It’s one thing to listen to an adult recounting how they were sexually abused at 13, it’s another to listen to a 13 year old who expects to go home that evening and be sexually abused … while the social services, health and police flail around impotently, failing to protect anybody.

A big problem is the school is in a well-off area. People, especially teachers and parents, expect wealth will protect the kids – and conversely that poverty leaves them vulnerable. The reality is often the opposite – all close family out at work, paying for School Fees, for 90% of their waking lives, children are at the mercy of whoever steps in to fill the childcare gap. Unemployed parents may be depressed, lonely, isolated, desperate … but they are there, with their children. Poor kids know how to survive on the streets. Wealthy kids are lost in the scary world beyond their Private School gates.

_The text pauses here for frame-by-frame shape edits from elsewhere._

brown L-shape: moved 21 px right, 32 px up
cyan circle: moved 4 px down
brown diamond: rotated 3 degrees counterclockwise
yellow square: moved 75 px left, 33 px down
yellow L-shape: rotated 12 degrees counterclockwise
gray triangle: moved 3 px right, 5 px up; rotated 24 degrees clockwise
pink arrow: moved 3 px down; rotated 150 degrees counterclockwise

I am constantly amazed at the consensus which denies the struggle and suffering lying just beneath the surface of life. The celebrity culture, the glitz and the glamour, the stuff that’s drawing us in, telling us it’s OK, and the worst thing that could happen is our laundry doesn’t come out whiter than white.

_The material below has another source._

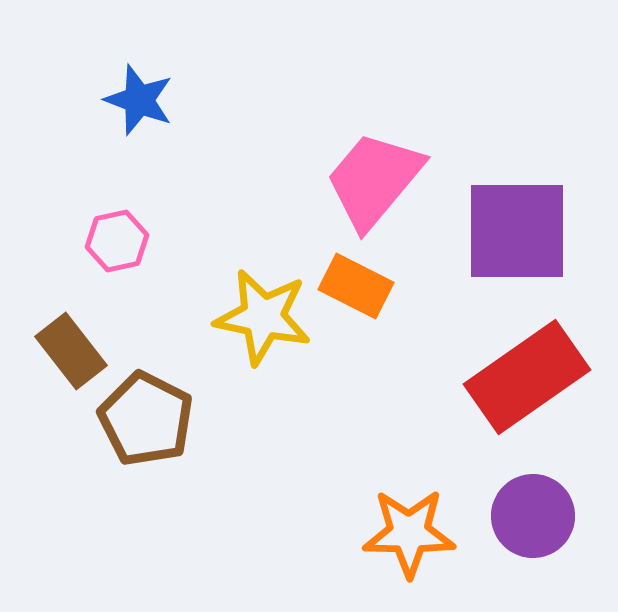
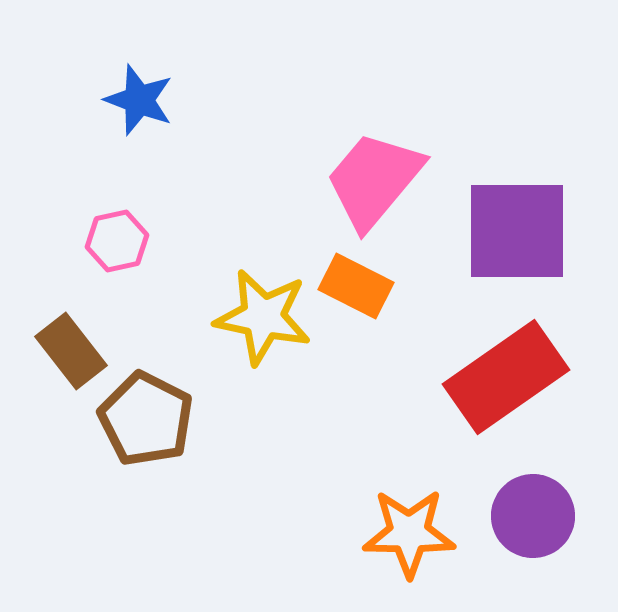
red rectangle: moved 21 px left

One of my many doses of reality came when I took on a role at my childrens’ after school club. I gradually became aware of children who would come for a while, then disappear, then reappear some months later … and who weren’t connected with the school.

These were the stateless children – whose parents had come to the UK to take refuge from political upheaval, but whose pleas for asylum had been denied by the Home Office. At the airport, about to be forced aboard the deportation plane, the Foreign Office had intervened – “You can’t get on that aeroplane, your lives are in danger at your destination”. Merciful. But then a whole family finds itself stateless: with no rights. No rights of residency, work, benefits, housing, not even the right to be heard in court. Non-people.

My (ultimately futile) concern over the stateless families of Oxford consumed my spare time for a year, until I was accused of racism by someone with an axe to grind. It all seemed ridiculous, having a “but you said that” – “No I didn’t, I said this.” slanging match in the face of what we were trying to deal with. Anyway, Ofsted intervened and closed down the club, as the children were no longer protected.

I’m often tempted simply to make issue-based art about all these aspects of life. But what I’m more fascinated by is this: What is it that enables people to survive, even thrive, in these circumstances? What is it that draws people into these depths of other peoples’ darkness? And what is it that keeps us (relatively) sane?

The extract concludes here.